Vince McMahon’s recent edict to crack down on WWE wrestlers’ third party deals with services like Cameo or Twitch did not sit well with former presidential candidate Andrew Yang. He’s just one of many people criticizing WWE over this decision.
In the above video, Yang spoke with Chris Van Vliet about WWE exploiting their wrestlers by classifying them as independent contractors, yet still trying to control everything they do outside of a WWE ring:
“It infuriated me because I know that the WWE has been trying to play it both ways for years. They’re saying on one hand, ‘Can’t do anything without our say so, we own you. But you’re an independent contractor, and we have nothing to do with your health, retirement, any of the benefits you’d get that would accrue to an employee.’
So to me, you have to make a choice at some point. If you’re gonna control all these aspects of a wrestler or performer’s waking life, then you should take some responsibility too for that person, bigger picture...They’re putting their lives on the line, or their health on the line, their family life on the line, all the time. They made Vince a billionaire, and then the fact that he’s still being so heavy-handed about their ability to make a simple buck on Cameo just struck me as so absurd, and ridiculous, and wrong...It’s past time that someone calls Vince out for this, particularly because if Joe [Biden] and Kamala [Harris] win, I may be in position to do something about it.”

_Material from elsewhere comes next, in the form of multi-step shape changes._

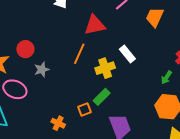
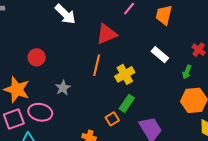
red circle: (25, 49) -> (37, 57), moved
white rectangle: (127, 54) -> (160, 55), moved

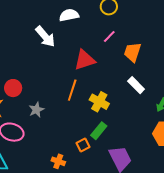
orange trapezoid: (164, 15) -> (133, 52), moved
red circle: (37, 57) -> (13, 88), moved
yellow cross: (125, 74) -> (99, 102), turned -36

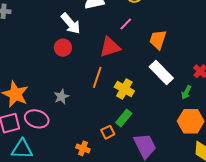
pink line: (109, 37) -> (126, 24), moved
white rectangle: (136, 85) -> (161, 73), size x1.4
red circle: (13, 88) -> (63, 48), moved

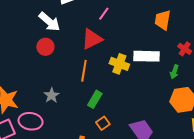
orange trapezoid: (158, 40) -> (163, 20), moved
white rectangle: (161, 73) -> (146, 56), turned -35
yellow cross: (124, 89) -> (119, 64), moved
green rectangle: (124, 118) -> (95, 99), moved

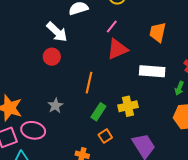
orange trapezoid: (163, 20) -> (158, 32), moved
red triangle: (92, 39) -> (117, 49), moved
yellow cross: (119, 64) -> (128, 106), moved, turned -36

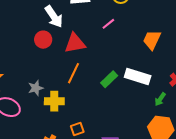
red triangle: (117, 49) -> (75, 43), moved
yellow cross: (128, 106) -> (54, 101), moved
green rectangle: (98, 112) -> (109, 79), moved

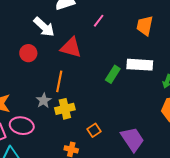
red circle: (43, 40) -> (28, 53), moved
red triangle: (75, 43) -> (71, 48), turned 40
orange line: (74, 73) -> (59, 81), moved

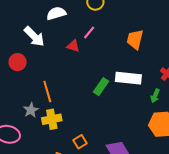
red triangle: (71, 48) -> (73, 46), moved, size x0.6
orange line: (59, 81) -> (47, 92), turned -30

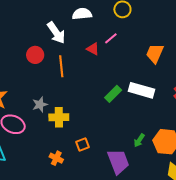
orange line: (47, 92) -> (61, 66), moved
green arrow: (155, 96) -> (139, 140), moved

Yang also isn’t here for WWE’s claim that they are managing their intellectual property the same way that Disney or Warner Bros. does:
“Disney doesn’t own Emma Watson. It’s not like Emma Watson shows up some place and Disney’s like, ‘Can’t sign those autographs.’ If they want to compare themselves, they should really rethink their values. In large part because, if you do look at someone like Emma Watson or Disney or Warner, guess what, they’re members of the Screen Actors Guild and they have tons of benefits. If you want to go that direction, Vince, then you’d have to completely change how you treat your workers...If you want to control their name and likeness, guess what, then they should be part of a union or professional association, they should have benefits up to their eyeballs, and then you can have a conversation with them about some of their activities.”
Finally, Yang calls out WWE for their greed:
“You can tell it has nothing to do with the bottom line anymore, because the McMahons have made so much money. They have enough money where they’re like investing in these football leagues and whatnot. The XFL failed again. So if you’re a wrestler breaking your back, and then the WWE is like, ‘Oh we can’t afford you, you’re fired.’ It’s like, ‘Well, you probably could’ve afforded me if you could afford to lose tens of millions on that debacle.’ The affordability argument does not apply to the WWE in a way that it applies to every other firm.”
“The company is worth $3.3 billion. If your company is worth $3.3 billion and you’re mistreating workers, I mean that’s just shameful. Really it’s shameful. There was a point in the distant past where you could have made a legitimate argument based upon cost, but now you can’t. Now it’s just plain fucking greed. We can all see it. Fans know. It’s one reason why a lot of people want there to be fair treatment of wrestlers and genuine competition in the market.”
What do you think of Yang’s arguments? Do you think he actually has a chance to elevate this conversation into the national spotlight at some point down the line?